**WHAT YOU SHOULD DO**
In the entries that follow, the line with "Turismo (90, 189)" opens the range and the line with "Radios (26, 2399)" closes it; repeat that range exactly, both lines included.

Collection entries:
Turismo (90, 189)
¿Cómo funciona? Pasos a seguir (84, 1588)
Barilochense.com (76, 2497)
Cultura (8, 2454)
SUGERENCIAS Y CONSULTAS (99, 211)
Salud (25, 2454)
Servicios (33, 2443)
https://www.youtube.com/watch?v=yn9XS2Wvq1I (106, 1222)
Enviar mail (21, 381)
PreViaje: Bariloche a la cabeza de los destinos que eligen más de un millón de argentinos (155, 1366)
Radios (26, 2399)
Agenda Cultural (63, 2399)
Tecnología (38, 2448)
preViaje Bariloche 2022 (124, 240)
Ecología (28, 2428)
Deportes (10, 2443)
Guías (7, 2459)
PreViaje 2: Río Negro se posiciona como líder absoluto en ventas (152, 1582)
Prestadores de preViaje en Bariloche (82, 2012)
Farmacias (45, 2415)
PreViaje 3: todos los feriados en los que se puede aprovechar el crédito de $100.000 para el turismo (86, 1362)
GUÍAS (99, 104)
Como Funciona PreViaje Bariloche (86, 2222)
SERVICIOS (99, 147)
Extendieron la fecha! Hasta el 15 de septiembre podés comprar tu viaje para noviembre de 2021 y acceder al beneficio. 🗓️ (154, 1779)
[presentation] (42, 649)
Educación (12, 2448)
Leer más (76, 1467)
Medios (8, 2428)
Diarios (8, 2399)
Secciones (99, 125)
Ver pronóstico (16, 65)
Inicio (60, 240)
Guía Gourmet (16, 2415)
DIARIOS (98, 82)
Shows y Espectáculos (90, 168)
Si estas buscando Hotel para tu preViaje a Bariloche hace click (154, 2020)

* * *

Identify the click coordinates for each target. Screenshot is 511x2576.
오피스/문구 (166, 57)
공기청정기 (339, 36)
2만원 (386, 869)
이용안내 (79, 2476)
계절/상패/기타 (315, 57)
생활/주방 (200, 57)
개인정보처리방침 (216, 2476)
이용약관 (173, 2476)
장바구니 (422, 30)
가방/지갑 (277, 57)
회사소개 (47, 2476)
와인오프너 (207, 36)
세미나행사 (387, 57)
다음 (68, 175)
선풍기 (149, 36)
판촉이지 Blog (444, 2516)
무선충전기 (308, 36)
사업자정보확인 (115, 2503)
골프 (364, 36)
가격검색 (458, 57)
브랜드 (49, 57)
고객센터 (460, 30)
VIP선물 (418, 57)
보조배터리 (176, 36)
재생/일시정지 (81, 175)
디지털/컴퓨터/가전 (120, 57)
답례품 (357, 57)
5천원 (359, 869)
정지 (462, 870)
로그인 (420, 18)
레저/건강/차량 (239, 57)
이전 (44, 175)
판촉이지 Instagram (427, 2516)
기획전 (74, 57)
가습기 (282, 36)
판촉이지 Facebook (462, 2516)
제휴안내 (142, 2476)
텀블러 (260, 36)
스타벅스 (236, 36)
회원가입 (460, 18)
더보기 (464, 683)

---

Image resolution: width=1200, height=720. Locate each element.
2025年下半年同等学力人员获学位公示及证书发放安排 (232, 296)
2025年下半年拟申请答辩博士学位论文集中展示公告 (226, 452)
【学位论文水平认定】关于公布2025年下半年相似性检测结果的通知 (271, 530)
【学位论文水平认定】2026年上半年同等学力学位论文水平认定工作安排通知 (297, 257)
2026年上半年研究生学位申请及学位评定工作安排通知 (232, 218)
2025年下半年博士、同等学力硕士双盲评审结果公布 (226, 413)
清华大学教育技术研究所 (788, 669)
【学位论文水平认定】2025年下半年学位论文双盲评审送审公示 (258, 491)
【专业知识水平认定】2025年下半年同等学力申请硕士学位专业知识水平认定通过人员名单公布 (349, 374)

**SOLUTION FOR THIS TASK**
Turismo (90, 189)
¿Cómo funciona? Pasos a seguir (84, 1588)
Barilochense.com (76, 2497)
Cultura (8, 2454)
SUGERENCIAS Y CONSULTAS (99, 211)
Salud (25, 2454)
Servicios (33, 2443)
https://www.youtube.com/watch?v=yn9XS2Wvq1I (106, 1222)
Enviar mail (21, 381)
PreViaje: Bariloche a la cabeza de los destinos que eligen más de un millón de argentinos (155, 1366)
Radios (26, 2399)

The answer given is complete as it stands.